Le Glacier Perito Moreno continue de montrer des signes qui augmentent la préoccupation des experts : son recul accéléré. Selon le centre d’interprétation Glaciarium, les résultats du suivi réalisé durant l’été 2025-2026, cette énorme masse de glace a montré une diminution sans précédent.
L’étude réalisée par la Direction du Parc National Los Glaciares et Glaciarium a consisté en une série de quatre vols réalisés avec un Véhicule Aérien Non Habité (VANH) entre novembre 2025 et février de cette année. Lors de ces vols, des centaines de photographies aériennes verticales ont été prises, permettant de noter les changements.
De cette manière, les experts ont découvert qu’entre le 19 novembre 2025 et le 22 janvier 2026, le glacier a perdu 0,36 km2 de surface. Treize jours plus tard, lors du voyage réalisé le 4 février, les images ont révélé que cette perte s’est ajoutée de 0,18 km2 supplémentaires.
Mais le recul accéléré du glacier ne s’est pas arrêté là, car au 24 février dernier, une réduction de 0,26 km2 supplémentaires a été enregistrée. En résumé, en une période de 97 jours, cette énorme masse de glace a perdu 0,8 km2, soit 80 hectares, raison pour laquelle les spécialistes qualifient cette réduction d’inédite dans les enregistrements récents.
Une réduction qui n’est pas nouvelle mais historique
Selon le scientifique Pedro Skvarca, ces 0,8 km2 perdus au cours des trois derniers mois représentent 25% du total du Glacier Perito Moreno, qui en 15 ans avait perdu 2,4 km2 de sa surface.
En plus de mesurer le recul, la distance par rapport à la côte de la Péninsule de Magallanes a également été mesurée. Les images capturées lors des différents vols ont montré une distance initiale de 233 mètres, puis de 274, ensuite de 312 et, enfin, de 420 mètres.
Ces mesures ont dépassé les enregistrements des années précédentes, montrant un changement significatif dans la dynamique de l’un des glaciers les plus emblématiques du monde.
Recul du glacier Perito Moreno : facteurs climatiques et changements dans l’environnement patagonien
Le Glacier Perito Moreno, l’un des icônes naturels de la Patagonie, a commencé à montrer ces dernières années des signes de recul et d’amincissement. Bien qu’il soit resté relativement stable par rapport à d’autres glaciers, l’augmentation de la température régionale modifierait son équilibre naturel.

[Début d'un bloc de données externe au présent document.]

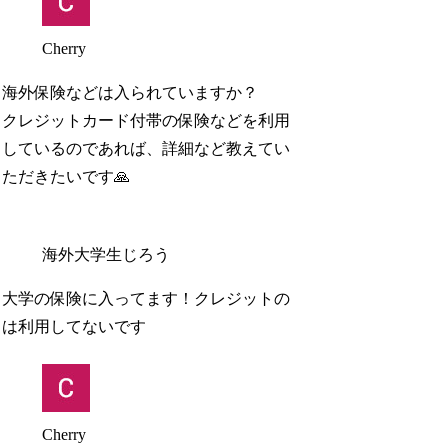
Cherry
海外保険などは入られていますか？
クレジットカード付帯の保険などを利用
しているのであれば、詳細など教えてい
ただきたいです🙏
海外大学生じろう
大学の保険に入ってます！クレジットの
は利用してないです
Cherry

Tout d’abord, le réchauffement climatique provoque des étés plus longs et des températures moyennes plus élevées dans la région andine, entraînant une fonte plus rapide de la glace de surface, ce qui réduit la masse glaciaire et accélère les processus de fracture et de détachement.
De plus, les variations des précipitations influencent également son comportement. Lorsque les chutes de neige en hiver diminuent, le glacier reçoit moins d’apport de neige compactée, qui est le matériau qui, avec le temps, se transforme en nouvelle glace.
D’autre part, les changements dans la circulation des vents et dans les courants du Lac Argentino peuvent augmenter le contact de la glace avec des eaux relativement plus tempérées. Ce phénomène contribue à l’érosion de la base du glacier et favorise le détachement de grands blocs.

Impacts environnementaux du recul glaciaire sur les écosystèmes patagoniens
Le recul du glacier génère de multiples conséquences sur les écosystèmes de la région. Tout d’abord, la diminution de la glace altère l’équilibre hydrique des lacs et rivières qui dépendent de sa fonte, ce qui peut modifier les débits naturels.
À son tour, ces changements affectent la flore et la faune adaptées à des environnements froids et humides. De nombreuses espèces dépendent des cycles saisonniers de l’eau glaciaire, de sorte qu’une variation prolongée peut altérer leurs habitats et leurs schémas de reproduction.
De plus, la perte de masse glaciaire réduit l’une des réserves naturelles d’eau douce les plus importantes de la planète. Les glaciers fonctionnent comme des régulateurs climatiques et comme des sources d’eau en périodes sèches, de sorte que leur diminution impacte la disponibilité hydrique à long terme.
Enfin, le recul modifie également le paysage et la dynamique des écosystèmes environnants. De nouvelles zones libres de glace sont exposées, ce qui peut générer des processus de colonisation végétale, mais aussi augmenter l’érosion du sol et l’instabilité du terrain.